When to favor precision

Favor precision if you are more concerned about the risk that FindMatches results in a pair of records matching when they don't actually match. To favor precision, choose a higher precision-recall trade-off value. With a higher value, the FindMatches transform requires more evidence to decide that a pair of records should be matched. The transform is tuned to bias toward saying that records do not match.

For example, suppose that you're using FindMatches to detect duplicate items in a video catalog, and you provide a higher precision-recall value to the transform. If your transform incorrectly detects that Star Wars: A New Hope is the same as Star Wars: The Empire Strikes Back, a customer who wants A New Hope might be shown The Empire Strikes Back. This would be a poor customer experience.

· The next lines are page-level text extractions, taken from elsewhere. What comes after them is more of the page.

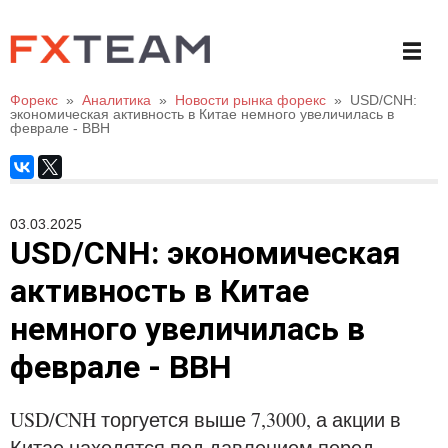
Форекс
»
Аналитика
»
Новости рынка форекс
»
USD/CNH:
экономическая активность в Китае немного увеличилась в
феврале - BBH
03.03.2025
USD/CNH: экономическая
активность в Китае
немного увеличилась в
феврале - BBH
USD/CNH торгуется выше 7,3000, а акции в
Китае находятся под давлением перед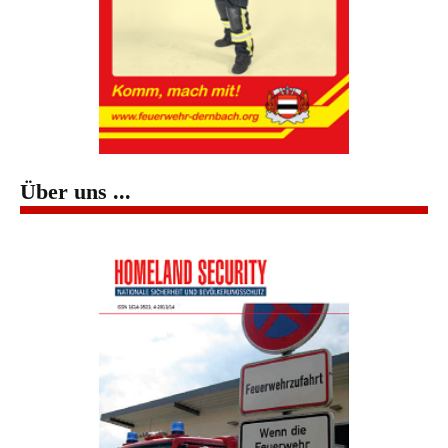
Über uns ...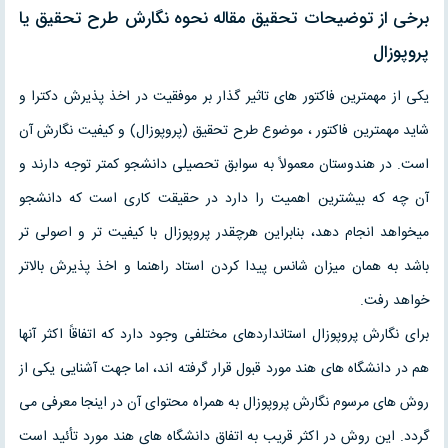
برخی از توضیحات تحقیق مقاله نحوه نگارش طرح تحقيق یا
پروپوزال
یکی از مهمترین فاکتور های تاثیر گذار بر موفقیت در اخذ پذیرش دکترا و
شاید مهمترین فاکتور ، موضوع طرح تحقیق (پروپوزال) و کیفیت نگارش آن
است. در هندوستان معمولاً به سوابق تحصیلی دانشجو کمتر توجه دارند و
آن چه که بیشترین اهمیت را دارد در حقیقت کاری است که دانشجو
میخواهد انجام دهد، بنابراین هرچقدر پروپوزال با کیفیت تر و اصولی تر
باشد به همان میزان شانس پیدا کردن استاد راهنما و اخذ پذیرش بالاتر
خواهد رفت.
برای نگارش پروپوزال استانداردهای مختلفی وجود دارد که اتفاقاً اکثر آنها
هم در دانشگاه های هند مورد قبول قرار گرفته اند، اما جهت آشنایی یکی از
روش های مرسوم نگارش پروپوزال به همراه محتوای آن در اینجا معرفی می
گردد. این روش در اکثر قریب به اتفاق دانشگاه های هند مورد تأئید است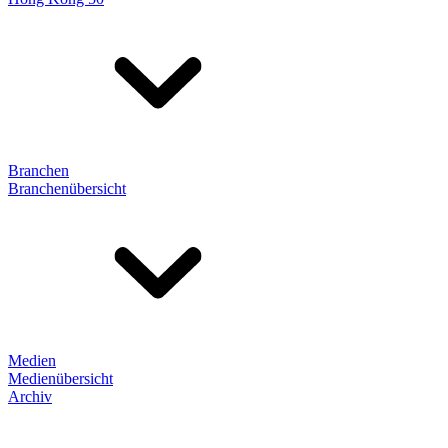
Branchen
Branchenübersicht
Medien
Medienübersicht
Archiv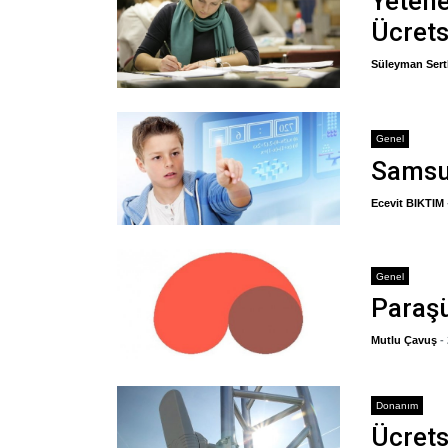
Yetene
Ücrets
Süleyman Sert
Genel
Samsu
Ecevit BIKTIM
Genel
Paraşü
Mutlu Çavuş
-
Donanım
Ücret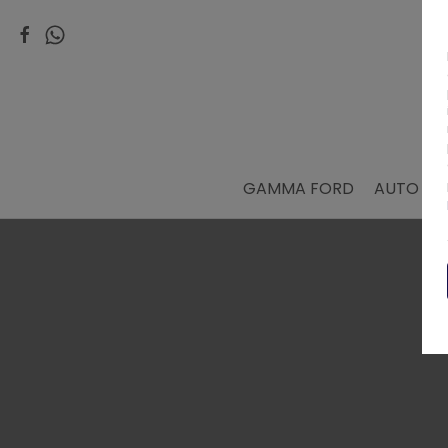
GAMMA FORD
AUTO AZI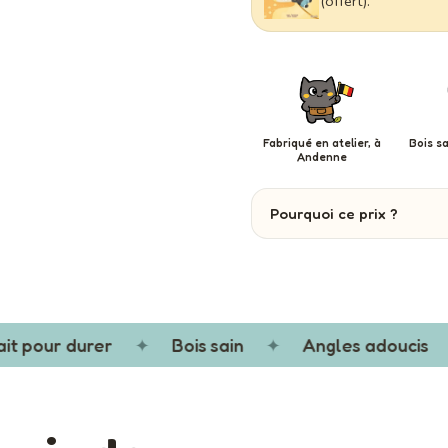
(offert).
Fabriqué en atelier, à
Bois sa
Andenne
Pourquoi ce prix ?
 pour durer
✦
Bois sain
✦
Angles adoucis
✦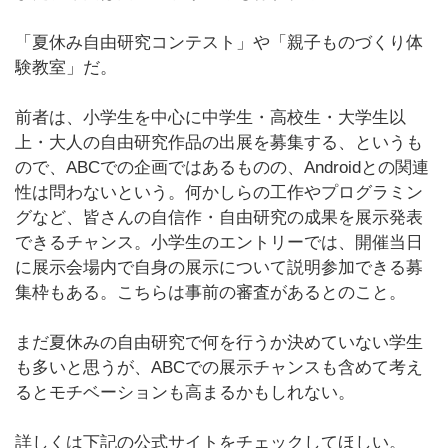
「夏休み自由研究コンテスト」や「親子ものづくり体
験教室」だ。
前者は、小学生を中心に中学生・高校生・大学生以
上・大人の自由研究作品の出展を募集する、というも
ので、ABCでの企画ではあるものの、Androidとの関連
性は問わないという。何かしらの工作やプログラミン
グなど、皆さんの自信作・自由研究の成果を展示発表
できるチャンス。小学生のエントリーでは、開催当日
に展示会場内で自身の展示について説明参加できる募
集枠もある。こちらは事前の審査があるとのこと。
まだ夏休みの自由研究で何を行うか決めていない学生
も多いと思うが、ABCでの展示チャンスも含めて考え
るとモチベーションも高まるかもしれない。
詳しくは下記の公式サイトをチェックしてほしい。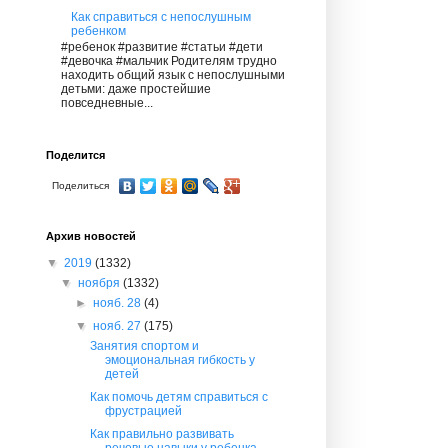
Как справиться с непослушным
ребенком
#ребенок #развитие #статьи #дети
#девочка #мальчик Родителям трудно
находить общий язык с непослушными
детьми: даже простейшие
повседневные...
Поделится
Поделиться
Архив новостей
▼
2019
(1332)
▼
ноября
(1332)
►
нояб. 28
(4)
▼
нояб. 27
(175)
Занятия спортом и
эмоциональная гибкость у
детей
Как помочь детям справиться с
фрустрацией
Как правильно развивать
речевые навыки у ребенка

However, if the transform fails to detect that Star Wars: A New Hope and Star Wars: Episode IV—A New Hope are the same item, the customer might be confused at first but might eventually recognize them as the same. It would be a mistake, but not as bad as the previous scenario.

When to favor recall

Favor recall if you are more concerned about the risk that the FindMatches transform results might fail to detect a pair of records that actually do match. To favor recall, choose a lower precision-recall trade-off value. With a lower value, the FindMatches transform requires less evidence to decide that a pair of records should be matched. The transform is tuned to bias toward saying that records do match.

For example, this might be a priority for a security organization. Suppose that you are matching customers against a list of known defrauders, and it is important to determine whether a customer is a defrauder. You are using FindMatches to match the defrauder list against the customer list. Every time FindMatches detects a match between the two lists, a human auditor is assigned to verify that the person is, in fact, a defrauder. Your organization might prefer to choose recall over precision. In other words, you would rather have the auditors manually review and reject some cases when the customer is not a defrauder than fail to identify that a customer is, in fact, on the defrauder list.

How to favor both precision and recall

The best way to improve both precision and recall is to label more data. As you label more data, the overall accuracy of the FindMatches transform improves, thus improving both precision and recall. Nevertheless, even with the most accurate transform, there is always a gray area where you need to experiment with favoring precision or recall, or choose a value in the middle.